Cuando llegué a casa y compartí todo esto con mi ensalada maravilla y con mi amor maravilloso, él rompió la magia recordándome que todo esto está ya súper sobado, que no vivimos como viviríamos pensando en lo que pensaremos en nuestro último momento. Terminamos la comida enfadados. Él, al que llamo neocomunista, escribió un artículo sobre si se debería poner tope de precio a los lujos. Yo, a la que él llama socialdemócrata, aquí me tienen intentando pensar nuevamente cómo hacer pedagogía en contra del consumo absurdo, cómo conseguir que pongamos nuestras aspiraciones al margen de los intereses de otros.

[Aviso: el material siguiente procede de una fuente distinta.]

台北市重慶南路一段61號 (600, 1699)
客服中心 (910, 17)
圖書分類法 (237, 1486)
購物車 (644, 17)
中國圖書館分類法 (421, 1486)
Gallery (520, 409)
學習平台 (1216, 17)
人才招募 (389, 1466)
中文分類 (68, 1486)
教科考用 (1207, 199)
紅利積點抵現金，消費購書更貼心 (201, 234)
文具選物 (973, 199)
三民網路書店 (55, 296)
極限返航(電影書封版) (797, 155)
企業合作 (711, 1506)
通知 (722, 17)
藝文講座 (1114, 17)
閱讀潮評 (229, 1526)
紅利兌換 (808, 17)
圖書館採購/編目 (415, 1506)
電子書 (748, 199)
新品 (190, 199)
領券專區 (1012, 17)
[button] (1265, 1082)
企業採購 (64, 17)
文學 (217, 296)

Quedé en la mesa sola mirando al cielo, meditando sobre la pérdida del sentido trágico de la vida entre tanto anuncio. O quizá siempre se perdió. O tal vez ahora somos más los que lo perdemos y sin disimulo.

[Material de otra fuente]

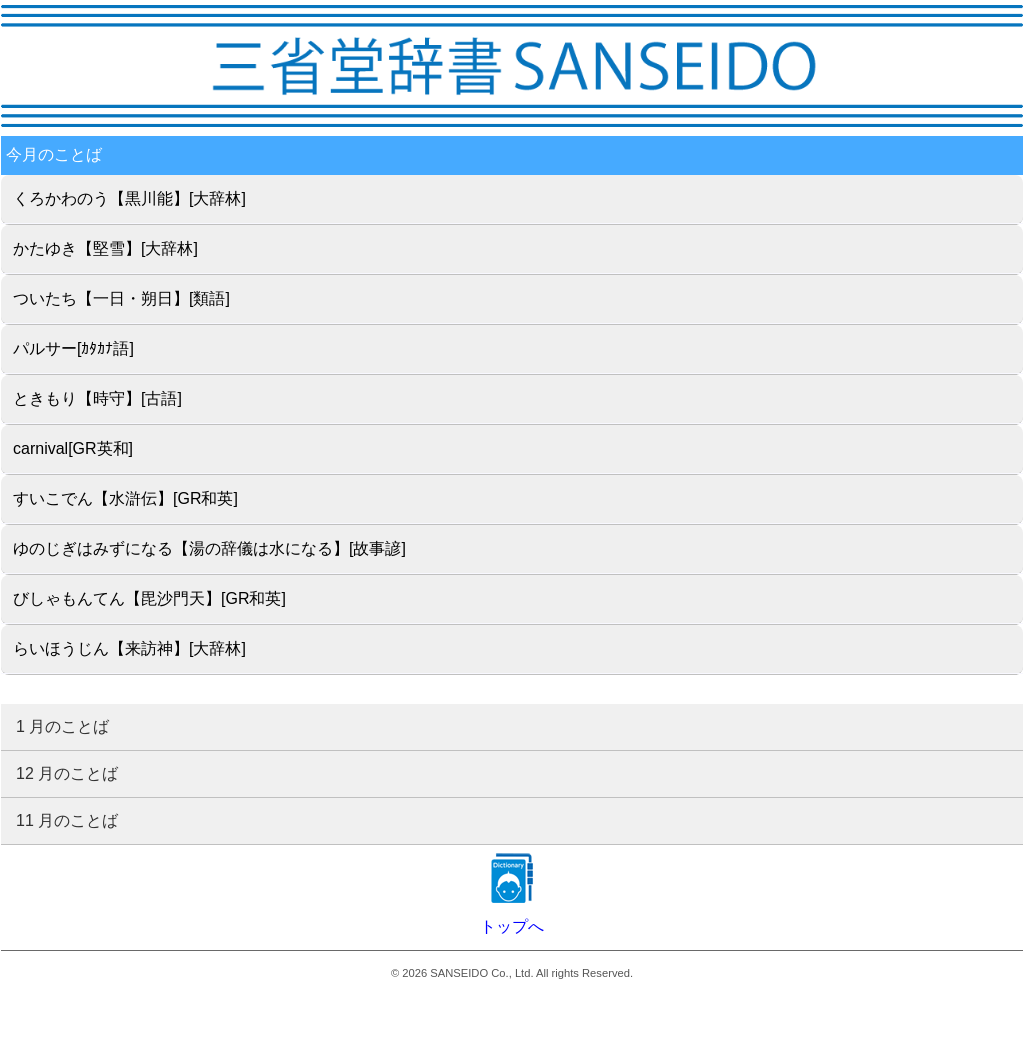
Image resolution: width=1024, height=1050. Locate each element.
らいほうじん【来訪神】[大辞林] (129, 648)
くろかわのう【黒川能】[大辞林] (129, 198)
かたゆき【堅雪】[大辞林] (105, 248)
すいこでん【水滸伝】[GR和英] (125, 498)
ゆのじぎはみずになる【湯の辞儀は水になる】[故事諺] (209, 548)
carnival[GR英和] (73, 448)
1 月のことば (62, 726)
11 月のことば (67, 820)
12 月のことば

Y ya sé que no hay nada tan libre como los sueños, como las aspiraciones, como me decía mi neocomunista. Comparto la idea de que debería ser pecado intentar influir en lo que mantiene viva la alegría, en lo que nos hace estar contentos, en esas pompas de jabón de las que hablaba Machado. ¿Quién es quién para decirle a quién dónde o cómo conseguir ilusión? Y, sin embargo, me veo invocada a hacerlo, como tantas veces me veo empujada a defender al Gobierno, en determinadas tertulias, por su pura indefensión.

Tengo la sensación de que ahora todo lo importante suena a eslogan viejo y manido: el dinero no da la felicidad, hay que terminar con el hambre, renta básica para todos, acabemos con los paraísos fiscales...

Y es posible que dentro de 50 o 100 años estas ideas no suenen a cantinelas imposibles sino a realidades superadas. Hace 100 años las mujeres ni votábamos, ni éramos dueñas de nosotras mismas; no había fines de semana, ni jornadas de ocho horas, ni vacaciones.

Pero, como los tiempos han cambiado, tal vez, en esta nueva realidad, los derechos no se impongan por lógica, por madurez de los tiempos y los pueblos. Tal vez estas ideas necesiten buenas campañas publicitarias y de marketing. Si es así, ojalá las haya. ¿Qué son si no eso los anuncios de la Lotería de Navidad? ¿Por qué nos emocionan? No es por los premios, es porque enfocan lo que de verdad importa. Eso en lo que pensaremos cuando llegue el final.